Ordering a Wine You Don't Like

I bet it's happened to you. It's certainly happened to me. You look at a wine list and pick out a bottle for whatever reason and your server (or sommelier if it's a hoity toity place) brings it to the table. There is nothing wrong with the bottle; you just don't particularly like it. It doesn't coincide with your taste preferences.

What do you do? A bit depends on where you are. If your server/sommelier asks you how it is, you might choose to say something like it not being your favorite. They'll get the picture. But, if all they do is offer apologies, that is really their only obligation. In this case, there was nothing inherently wrong with the bottle. You just didn't like it. 

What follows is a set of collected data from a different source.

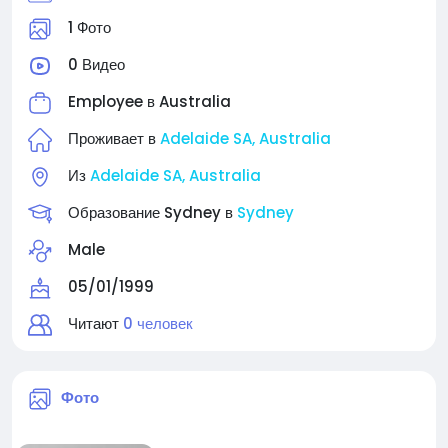
1 Фото
0 Видео
Employee в
Australia
Проживает в
Adelaide SA, Australia
Из
Adelaide SA, Australia
Образование Sydney в
Sydney
Male
05/01/1999
Читают
0 человек
Фото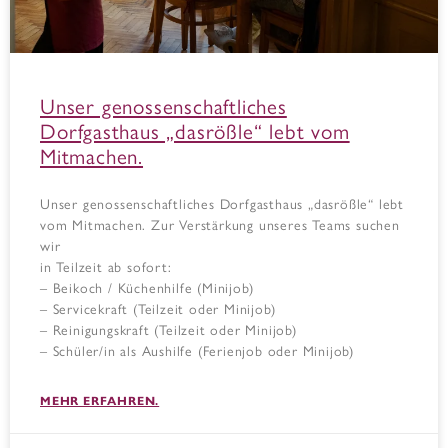
Unser genossenschaftliches
Dorfgasthaus „dasrößle“ lebt vom
Mitmachen.
Unser genossenschaftliches Dorfgasthaus „dasrößle“ lebt
vom Mitmachen. Zur Verstärkung unseres Teams suchen
wir
in Teilzeit ab sofort:
– Beikoch / Küchenhilfe (Minijob)
– Servicekraft (Teilzeit oder Minijob)
– Reinigungskraft (Teilzeit oder Minijob)
– Schüler/in als Aushilfe (Ferienjob oder Minijob)
MEHR ERFAHREN.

This is not at all dissimilar from when you order a dish that is properly prepared, but it's just not your favorite. You find out that you don't, after all is said and done, love spam a la mode. Similarly, you don't like Domaine de Lots of Oak Chardonnay. Generally speaking, just deal with it.

Once in a while, you might run into a situation like this where the server asks if they can bring you something different. If they do, somebody is likely eating the cost of that bottle and it's not you. It might be the server, but it might also be the server, at least to some extent. If they do this, when it comes time for a gratutity, this server has earned theirs. Be generous. They were generous to you.

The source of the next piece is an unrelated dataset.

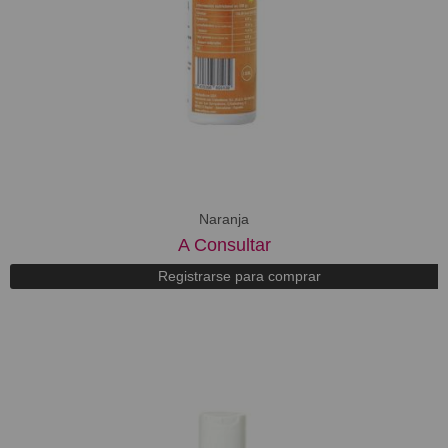
Naranja
A Consultar
Registrarse para comprar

There is a more complex situation, though, and I have had this happen. You're eating at a nice restaurant and their wine list simply has nothing familiar to you. You ask for help, have a brief discussion with the server/sommelier and they tell you that they have the perfect suggestion. Great.

They bring the wine to the table and it is either so very different from what you described or it completely clashes with the food. Now what?

This is very tricky. Since it was their recommendation or their choice, they should ask you how you like it. If you don't, at the very least, they should apologize, but should they do more? There is no standard protocol for this.

My opinion is that if they really blew it (that doesn't mean that it's just not your favorite) by, for example, bringing you an off-dry Riesling when you told them you were looking for an extremely dry white wine, that they should offer you a replacement of some sort. On the other hand, if all you said was that you wanted an extremely dry white wine and gave them a price range and they brought you an otherwise fine Chablis that was well within that price range and it's just not your favorite, don't complain. Perhaps at some point, you might have a conversation with them to see where maybe your description went wrong, but neither the server nor the establishment should be on the hook for this one.

Just my opinion. Yours might be very different.